Le brigadier Omar Khan, chef d'état-major général de la Guyana Defence Force (GDF), a lancé un message clair sur le différend territorial qui fait face à la Guyane et au Venezuela à travers la région d'Esequibo, un territoire complet de 160 000 kilomètres carrés.
Selon le haut commandement militaire, « la demande du Venezuela est politique, le processus de la Cour internationale de justice (CIJ) doit être suivi », a déclaré Khan lors de son discours dans la première édition du programme Sélectionner notre nation.
La région d'Esequibo représente les deux tiers du territoire du Guyane et a fait l'objet de litige depuis plus d'un siècle. Le Venezuela revendique la souveraineté de cette vaste prolongation, tandis que le Guyana détient son droit sur la base de la Paris Arbitration Award de 1899, qui a accordé le contrôle du territoire à la Guyane britannique de l'époque.

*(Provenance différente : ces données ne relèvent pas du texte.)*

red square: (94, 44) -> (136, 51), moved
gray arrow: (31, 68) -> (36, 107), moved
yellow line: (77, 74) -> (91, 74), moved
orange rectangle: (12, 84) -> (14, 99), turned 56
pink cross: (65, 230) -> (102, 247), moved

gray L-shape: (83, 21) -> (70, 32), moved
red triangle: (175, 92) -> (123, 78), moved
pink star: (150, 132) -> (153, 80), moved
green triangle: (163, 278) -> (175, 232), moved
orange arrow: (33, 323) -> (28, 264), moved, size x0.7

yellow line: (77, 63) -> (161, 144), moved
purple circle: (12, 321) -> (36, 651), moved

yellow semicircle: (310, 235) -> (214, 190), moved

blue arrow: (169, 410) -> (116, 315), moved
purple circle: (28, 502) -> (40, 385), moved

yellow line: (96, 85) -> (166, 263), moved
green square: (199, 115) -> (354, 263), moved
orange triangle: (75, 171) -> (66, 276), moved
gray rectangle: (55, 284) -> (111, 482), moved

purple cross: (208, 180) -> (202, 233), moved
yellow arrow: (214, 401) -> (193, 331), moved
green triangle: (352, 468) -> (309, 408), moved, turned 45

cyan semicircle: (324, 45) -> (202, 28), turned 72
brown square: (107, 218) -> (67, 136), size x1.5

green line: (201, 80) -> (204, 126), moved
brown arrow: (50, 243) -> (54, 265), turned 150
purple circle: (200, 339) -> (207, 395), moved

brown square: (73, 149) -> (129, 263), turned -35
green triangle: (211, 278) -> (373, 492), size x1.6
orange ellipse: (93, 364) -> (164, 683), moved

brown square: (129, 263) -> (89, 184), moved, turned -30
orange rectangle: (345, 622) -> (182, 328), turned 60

Le chef du GDF a souligné que la stratégie du Guyana repose sur la modernisation et le renforcement de ses capacités défensives.

« Au cours des cinq dernières années, notre investissement dans le secteur de la défense a connu une augmentation de plus de 800%, qui a été distribué entre plusieurs domaines: technologie, formation, etc. », a déclaré Khan, qui a expliqué que ces ressources ont été allouées à l'acquisition de technologies avancées, de formation du personnel et de consolidation d'alliances stratégiques. Cette augmentation du budget reflète la détermination du Guyana à protéger ses frontières et à garantir la sécurité nationale dans un environnement régional de plus en plus complexe.

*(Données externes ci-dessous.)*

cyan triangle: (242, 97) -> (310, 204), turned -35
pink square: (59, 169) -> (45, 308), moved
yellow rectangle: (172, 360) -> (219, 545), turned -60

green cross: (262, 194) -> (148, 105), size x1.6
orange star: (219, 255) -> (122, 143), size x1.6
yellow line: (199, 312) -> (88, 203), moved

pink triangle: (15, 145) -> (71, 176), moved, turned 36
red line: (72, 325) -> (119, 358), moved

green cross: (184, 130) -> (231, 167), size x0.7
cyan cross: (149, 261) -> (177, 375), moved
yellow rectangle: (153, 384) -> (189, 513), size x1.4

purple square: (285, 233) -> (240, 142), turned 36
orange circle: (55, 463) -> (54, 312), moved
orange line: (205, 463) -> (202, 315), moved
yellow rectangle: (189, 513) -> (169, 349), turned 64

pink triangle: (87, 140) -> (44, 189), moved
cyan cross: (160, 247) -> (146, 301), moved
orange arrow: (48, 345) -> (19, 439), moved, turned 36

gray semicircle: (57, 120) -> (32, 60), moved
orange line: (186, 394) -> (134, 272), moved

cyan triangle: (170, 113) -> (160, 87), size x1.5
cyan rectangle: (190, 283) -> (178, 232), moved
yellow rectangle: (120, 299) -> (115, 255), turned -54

En ce sens, le brigadier Khan a annoncé la prochaine incorporation de nouvelles ressources matérielles et technologiques dans la défense guyanaise.
Le GDF recevra une patrouille océanique et signifie surveiller à la fois l'espace aérien et la zone économique exclusive du pays. Ces acquisitions font partie d'une stratégie complète qui cherche à compenser la différence de taille et de ressources contre le Venezuela.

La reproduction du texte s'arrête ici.